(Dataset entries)
§
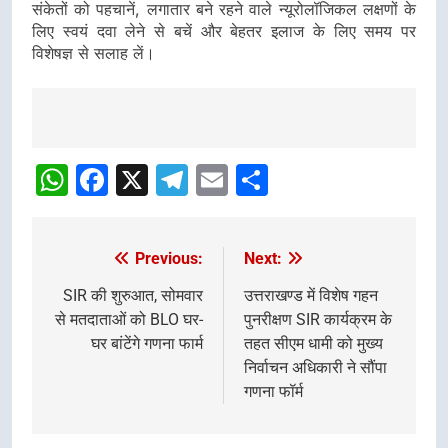
संकेतों को पहचानें, लगातार बने रहने वाले न्यूरोलॉजिकल लक्षणों के
लिए स्वयं दवा लेने से बचें और बेहतर इलाज के लिए समय पर
विशेषज्ञ से सलाह लें।
Post
navigation
WhatsApp
Facebook
X
Telegram
Email
Share
Previous:
Next:
Post
navigation
SIR की शुरुआत, सोमवार
उत्तराखण्ड में विशेष गहन
से मतदाताओं को BLO घर-
पुनरीक्षण SIR कार्यक्रम के
घर बांटेंगे गणना फार्म
तहत सीएम धामी को मुख्य
निर्वाचन अधिकारी ने सौंपा
गणना फॉर्म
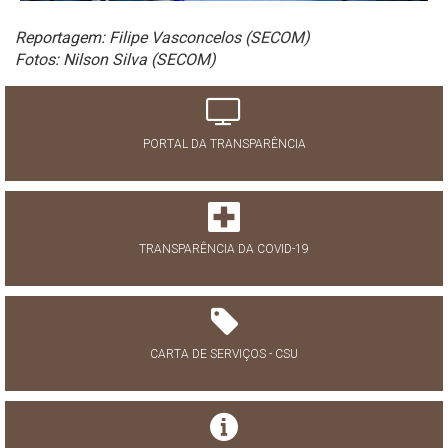
Reportagem: Filipe Vasconcelos (SECOM)
Fotos: Nilson Silva (SECOM)
PORTAL DA TRANSPARÊNCIA
TRANSPARÊNCIA DA COVID-19
CARTA DE SERVIÇOS - CSU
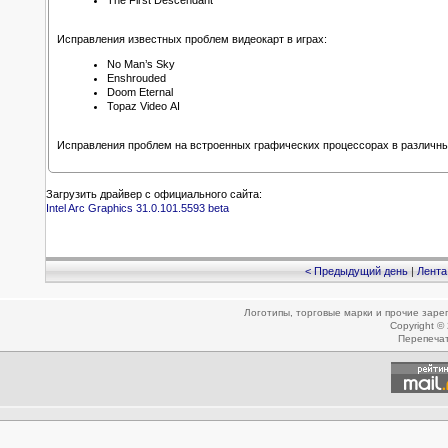
Исправления известных проблем видеокарт в играх:
No Man’s Sky
Enshrouded
Doom Eternal
Topaz Video AI
Исправления проблем на встроенных графических процессорах в различн
Загрузить драйвер с официального сайта:
Intel Arc Graphics 31.0.101.5593 beta
< Предыдущий день
|
Лента
Логотипы, торговые марки и прочие зар
Copyright ©
Перепеча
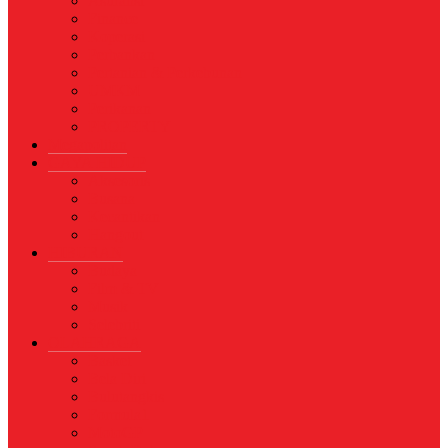
Asuransi
Finance
Koperasi
Perbankan
Pertanian & Perkebunan
UMKM
Perikanan
PROPERTY
Megapolitan
GAYA HIDUP
Aksesoris
Busana
Kecantikan
Hangout
HIBURAN
Budaya
Film & TV
Musik
Selebriti
OLAHRAGA
Basket
Bela Diri
Bulutangkis
Formula1
MotoGP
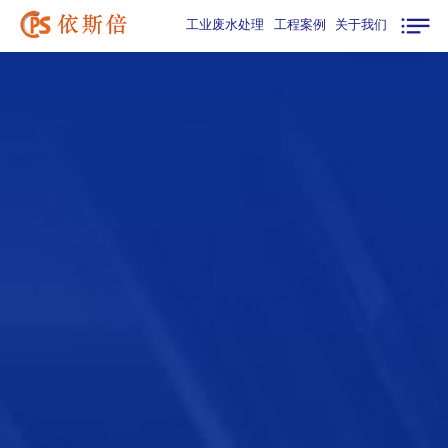
工业废水处理
工程案例
关于我们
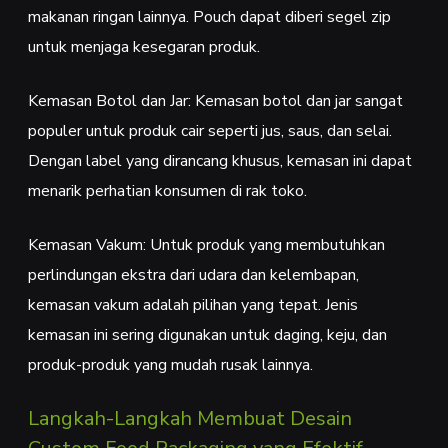
makanan ringan lainnya. Pouch dapat diberi segel zip
untuk menjaga kesegaran produk.
Kemasan Botol dan Jar: Kemasan botol dan jar sangat
populer untuk produk cair seperti jus, saus, dan selai.
Dengan label yang dirancang khusus, kemasan ini dapat
menarik perhatian konsumen di rak toko.
Kemasan Vakum: Untuk produk yang membutuhkan
perlindungan ekstra dari udara dan kelembapan,
kemasan vakum adalah pilihan yang tepat. Jenis
kemasan ini sering digunakan untuk daging, keju, dan
produk-produk yang mudah rusak lainnya.
Langkah-Langkah Membuat Desain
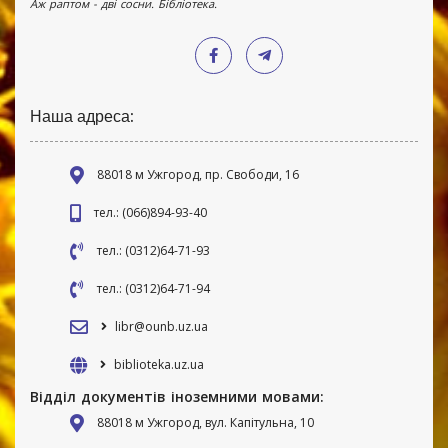
Аж раптом - дві сосни. Бібліотека.
Наша адреса:
88018 м Ужгород, пр. Свободи, 16
тел.: (066)894-93-40
тел.: (0312)64-71-93
тел.: (0312)64-71-94
libr@ounb.uz.ua
biblioteka.uz.ua
Відділ документів іноземними мовами:
88018 м Ужгород, вул. Капітульна, 10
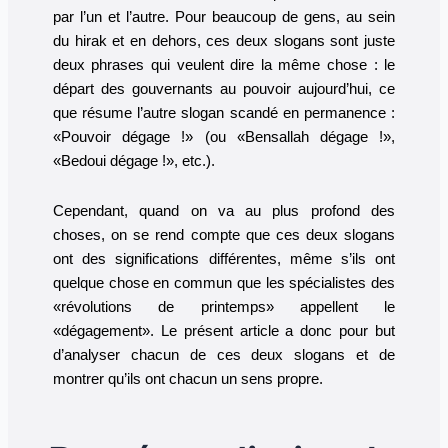
par l’un et l’autre. Pour beaucoup de gens, au sein
du hirak et en dehors, ces deux slogans sont juste
deux phrases qui veulent dire la même chose : le
départ des gouvernants au pouvoir aujourd’hui, ce
que résume l’autre slogan scandé en permanence :
«Pouvoir dégage !» (ou «Bensallah dégage !»,
«Bedoui dégage !», etc.).
Cependant, quand on va au plus profond des
choses, on se rend compte que ces deux slogans
ont des significations différentes, même s’ils ont
quelque chose en commun que les spécialistes des
«révolutions de printemps» appellent le
«dégagement». Le présent article a donc pour but
d’analyser chacun de ces deux slogans et de
montrer qu’ils ont chacun un sens propre.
§
Please state how many lines of the data hold the string "deux", with nothing else in your reply.

_Result of this exercise_
4